Page images and extracted text:

▼▼▼

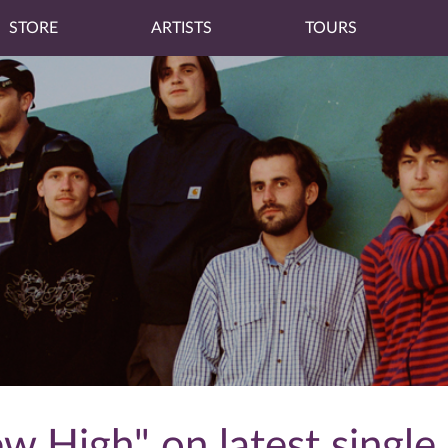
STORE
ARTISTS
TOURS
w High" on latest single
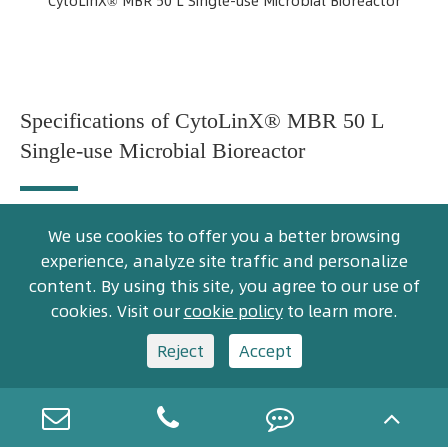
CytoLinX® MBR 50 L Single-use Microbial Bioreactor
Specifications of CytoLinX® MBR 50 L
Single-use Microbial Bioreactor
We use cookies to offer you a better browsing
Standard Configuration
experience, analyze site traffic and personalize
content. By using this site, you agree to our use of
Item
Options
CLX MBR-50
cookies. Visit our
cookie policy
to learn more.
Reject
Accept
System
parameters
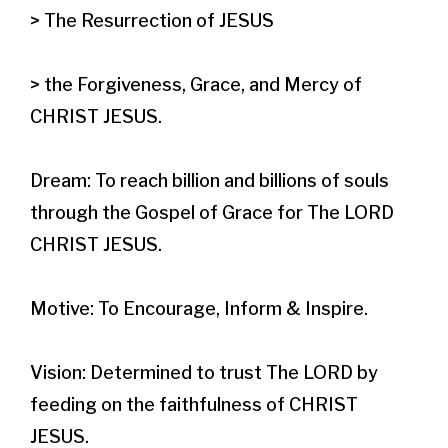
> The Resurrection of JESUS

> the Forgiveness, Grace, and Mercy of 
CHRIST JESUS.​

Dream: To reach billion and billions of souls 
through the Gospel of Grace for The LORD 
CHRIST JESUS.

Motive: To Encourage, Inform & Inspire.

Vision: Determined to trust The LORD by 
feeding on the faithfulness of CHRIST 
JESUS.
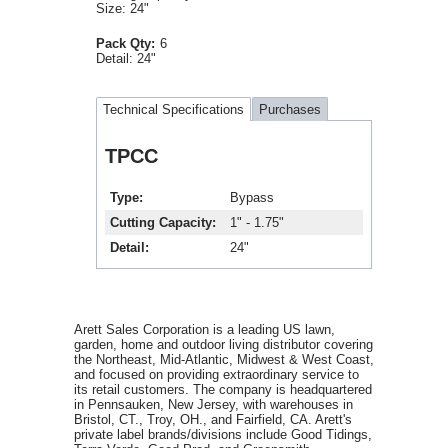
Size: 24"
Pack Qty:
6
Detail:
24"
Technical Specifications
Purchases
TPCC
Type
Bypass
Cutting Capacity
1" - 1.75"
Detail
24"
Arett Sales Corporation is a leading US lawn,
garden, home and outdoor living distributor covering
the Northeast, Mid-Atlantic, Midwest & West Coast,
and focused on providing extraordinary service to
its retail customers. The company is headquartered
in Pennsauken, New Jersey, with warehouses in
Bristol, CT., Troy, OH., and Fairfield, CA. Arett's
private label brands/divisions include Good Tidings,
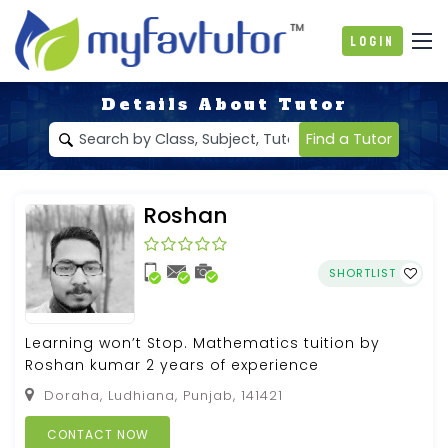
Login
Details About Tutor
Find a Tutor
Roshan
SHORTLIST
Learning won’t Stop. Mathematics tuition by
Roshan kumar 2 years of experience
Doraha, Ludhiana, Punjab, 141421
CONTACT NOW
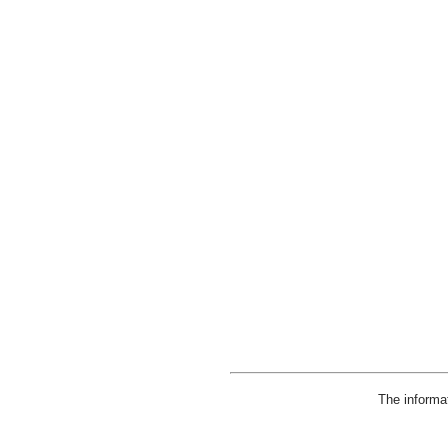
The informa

▲▲▲

What the records say must be written out exactly, with none of their pictures.

STORE
ARTISTS
TOURS
w High" on latest single
CytoLinX® MBR 50 L Single-use Microbial Bioreactor
Specifications of CytoLinX® MBR 50 L
Single-use Microbial Bioreactor
We use cookies to offer you a better browsing
Standard Configuration
experience, analyze site traffic and personalize
content. By using this site, you agree to our use of
Item
Options
CLX MBR-50
cookies. Visit our
cookie policy
to learn more.
Reject
Accept
System
parameters
> The Resurrection of JESUS

> the Forgiveness, Grace, and Mercy of 
CHRIST JESUS.​

Dream: To reach billion and billions of souls 
through the Gospel of Grace for The LORD 
CHRIST JESUS.

Motive: To Encourage, Inform & Inspire.

Vision: Determined to trust The LORD by 
feeding on the faithfulness of CHRIST 
JESUS.
Size: 24"
Pack Qty:
6
Detail:
24"
Technical Specifications
Purchases
TPCC
Type
Bypass
Cutting Capacity
1" - 1.75"
Detail
24"
Arett Sales Corporation is a leading US lawn,
garden, home and outdoor living distributor covering
the Northeast, Mid-Atlantic, Midwest & West Coast,
and focused on providing extraordinary service to
its retail customers. The company is headquartered
in Pennsauken, New Jersey, with warehouses in
Bristol, CT., Troy, OH., and Fairfield, CA. Arett's
private label brands/divisions include Good Tidings,
Login
Details About Tutor
Find a Tutor
Roshan
SHORTLIST
Learning won’t Stop. Mathematics tuition by
Roshan kumar 2 years of experience
Doraha, Ludhiana, Punjab, 141421
CONTACT NOW
The informa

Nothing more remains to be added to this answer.